Chris Bassitt Says Dodgers Are ‘Really Good’ Organization

Joining the "Foul Territory" show, former Toronto Blue Jays and current Baltimore Orioles starter Chris Bassitt was asked by A.J. Pierzynski whether the Dodgers are "bad for baseball," and gave an immediate "No" answer. 

When reminded that fans have decided that LA's spending is "terrible for the game," Bassitt expanded on why their money and payroll is just part of the story. 

"There's always going to be great teams no matter what we do," Bassitt said. "I feel everybody behind the scenes, like as a casual fan, they look at [Shohei] Ohtani being great, Mookie [Betts] being great. Freddie [Freeman] being great…They look at all the guys they got, like Will Smith, Max Muncy. Why would we penalize the Dodgers for being good at what they do?"

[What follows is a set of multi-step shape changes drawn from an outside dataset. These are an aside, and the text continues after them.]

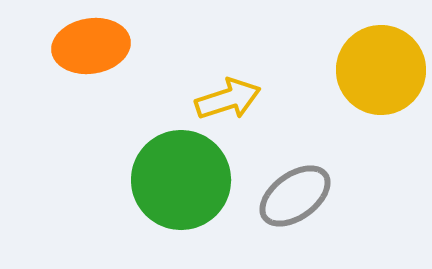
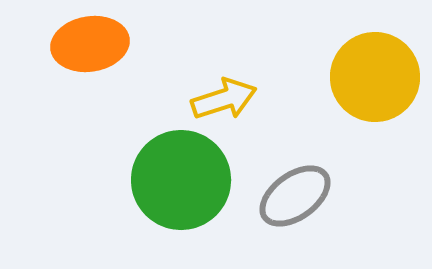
orange ellipse: moved 1 px left, 2 px up
yellow circle: moved 6 px left, 7 px down
yellow arrow: moved 4 px left
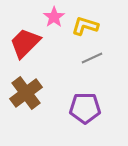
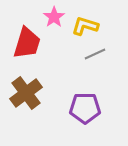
red trapezoid: moved 2 px right; rotated 152 degrees clockwise
gray line: moved 3 px right, 4 px up
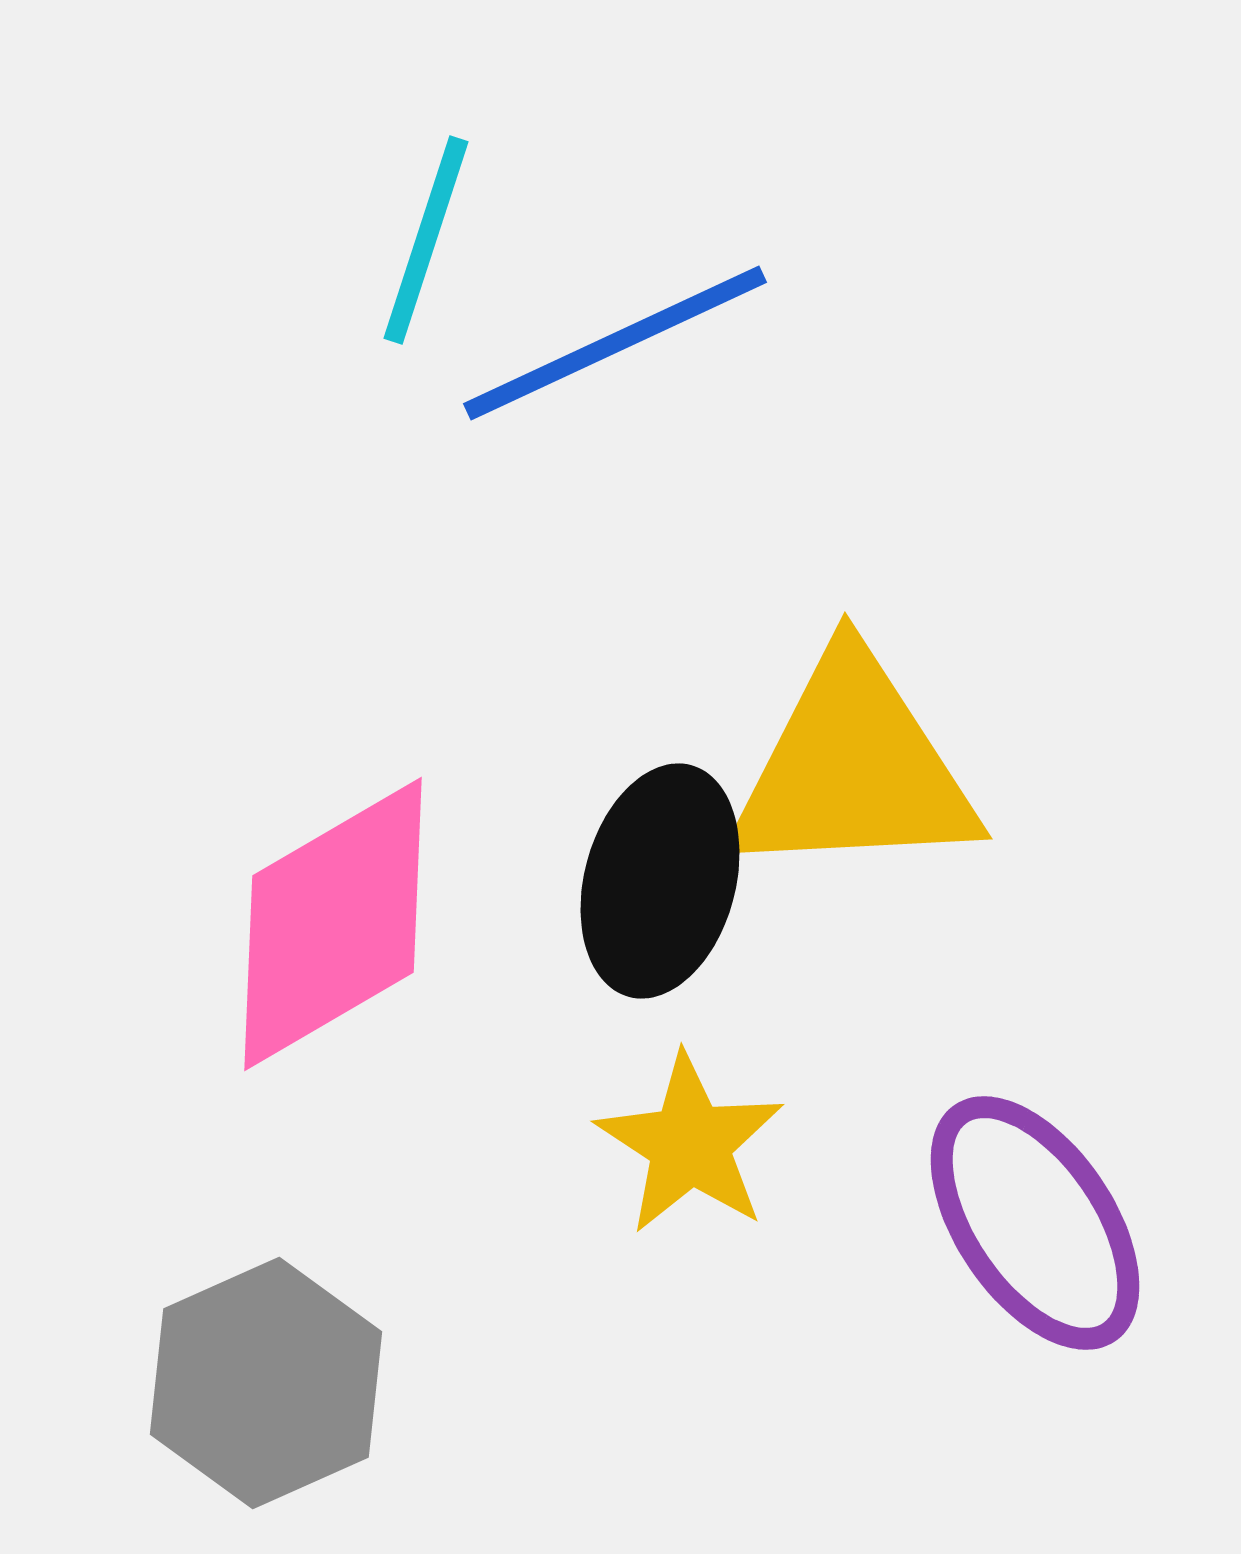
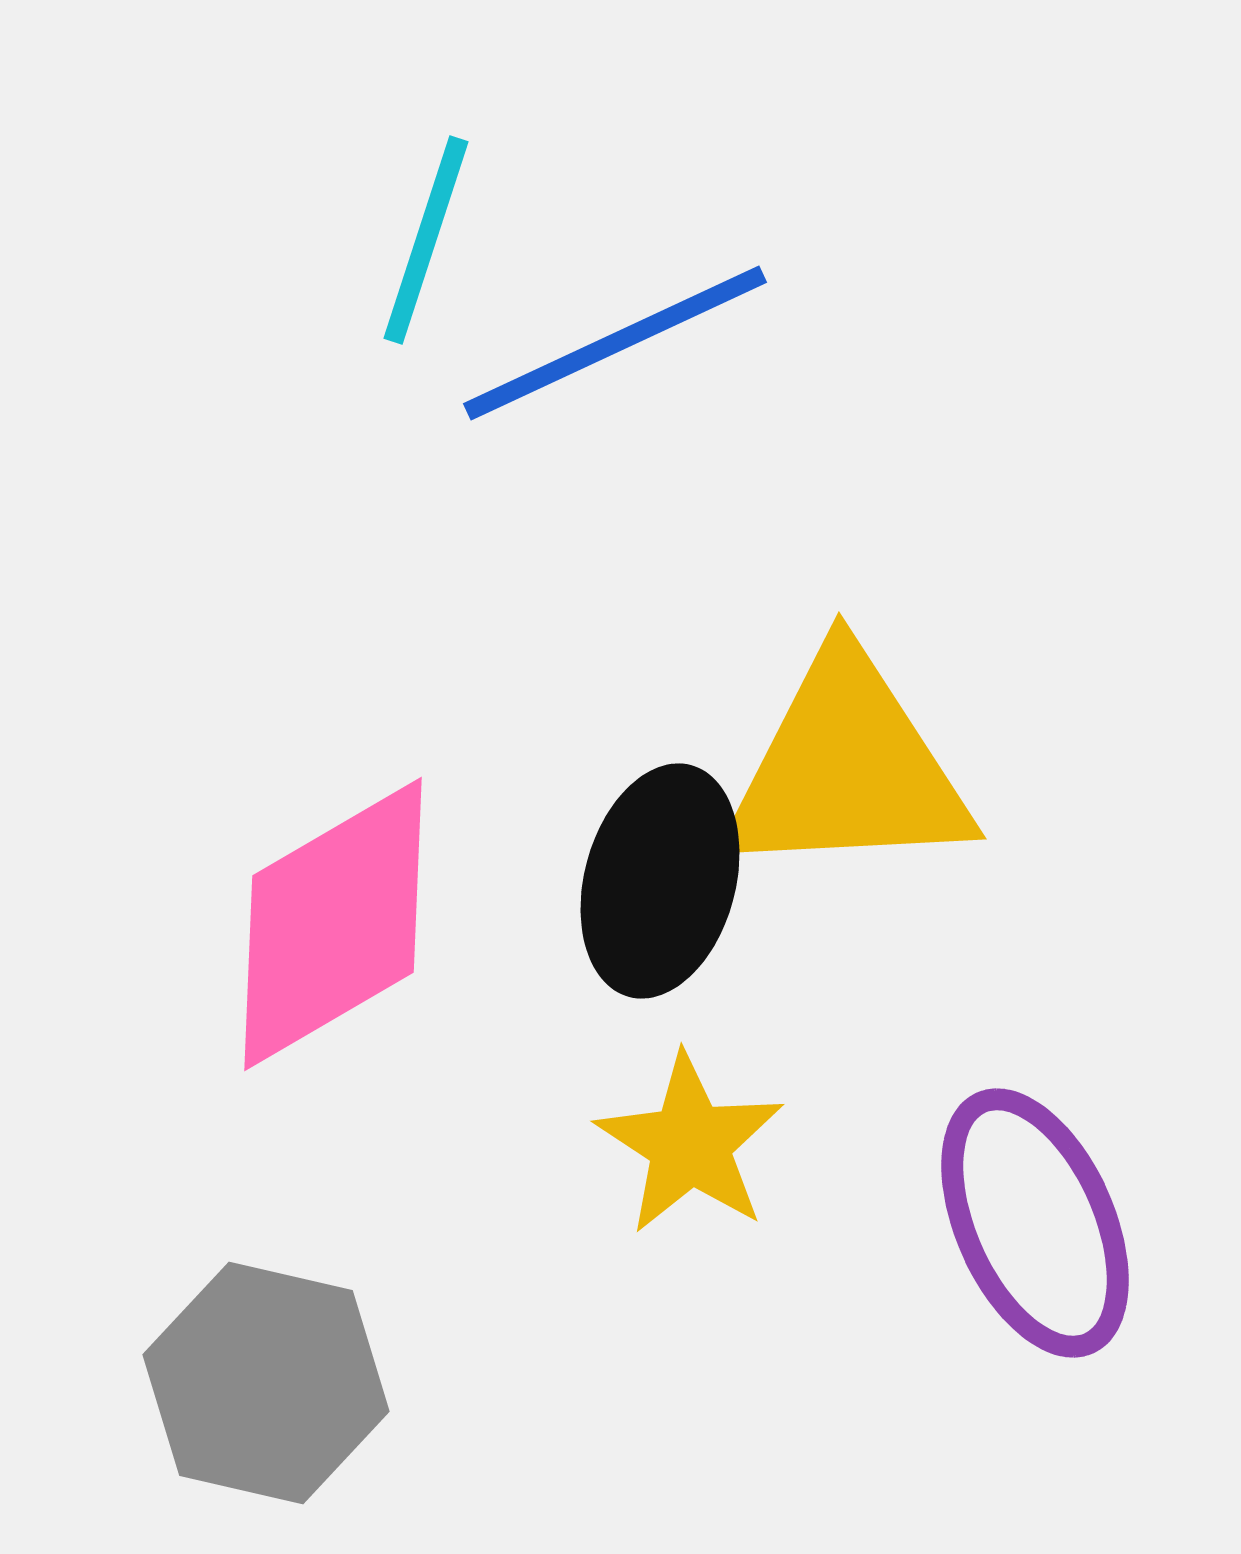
yellow triangle: moved 6 px left
purple ellipse: rotated 10 degrees clockwise
gray hexagon: rotated 23 degrees counterclockwise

It's not just the talent they've accumulated, it's that when signing players, drafting and developing, the front office has excelled at every level of roster construction.

"Like they just haven't missed," he continued. "Like there's so many teams that have went down this path and they just have missed. They have missed on guys, they have missed on paying guys, they missed on scouting these types of hitters or pitchers, they come in, and they're not who they think they were. The Dodgers, for what, five, six years, haven't missed."

That's the key variable that separates good teams and bad teams, and where spending can only cover up so many faults. For example, the 2025 New York Mets missed the playoffs despite the league's second-highest payroll, and have outspent the Dodgers since Steve Cohen took over, with only one NLCS appearance and no championships to show for it. Look at the Los Angeles Angels, who spent a fortune on Anthony Rendon, only to see him get hurt, underperform, then decide he doesn't care about playing baseball after all. Machado's Padres team in 2023 had a gigantic payroll, with Juan Soto, Blake Snell, Josh Hader, Yu Darvish, Fernando Tatis Jr., and Xander Bogaerts. They missed the playoffs, due to a lack of depth. That's where being good at evaluation, as Bassitt describes, matters most. 

He continued, explaining that from conversations he's had with people he knows in the Dodgers organization, it's the little things that add up too. 

"Best of the best family setup," he added. "All the families are treated like gold there. This is the best of the best clubhouse when it comes to people in the clubhouse, how they mesh, how they love each other. It's the best, the best. It's not just like the talent in the room. It is everything that surrounds the talent. They have everything. They have every duck in a row." 

That's where LA will always have an advantage, no matter the limitations placed on the Dodgers in terms of payroll. If you build a successful organization, a successful workplace, people will want to be a part of it. Just like employees would tend towards a company with better ancillary benefits than one that has none of those perks. Bassitt acknowledges their money helps, but says the game is about beating them anyway.

"How am I gonna be mad at an organization for being really, really good? Now, obviously it's money. There's a lot of money that goes in, it's involved in it. But at the end of the day, we gotta beat them. I'm not gonna sit here and try to make excuses and say like, 'Well, we just can't win.' We have to beat them…They're great. They're a well-oiled machine. They are great at what they do."

Again, this is what a salary cap won't fix. If anything, a cap might entice more free agents to pick LA. If the financial offers are similar, as they'd hypothetically be under a cap system, players will choose to go where the clubhouse is the best, where the culture is the best, and where off-field opportunities are easily accessible. That's where the Dodgers have excelled. Building a "well-oiled machine" to show players and families that they're valued. Ironically, that might be the easiest thing for other clubs, big market or not, to emulate. They just have to care enough to try. What we've learned though, is that most of them don't.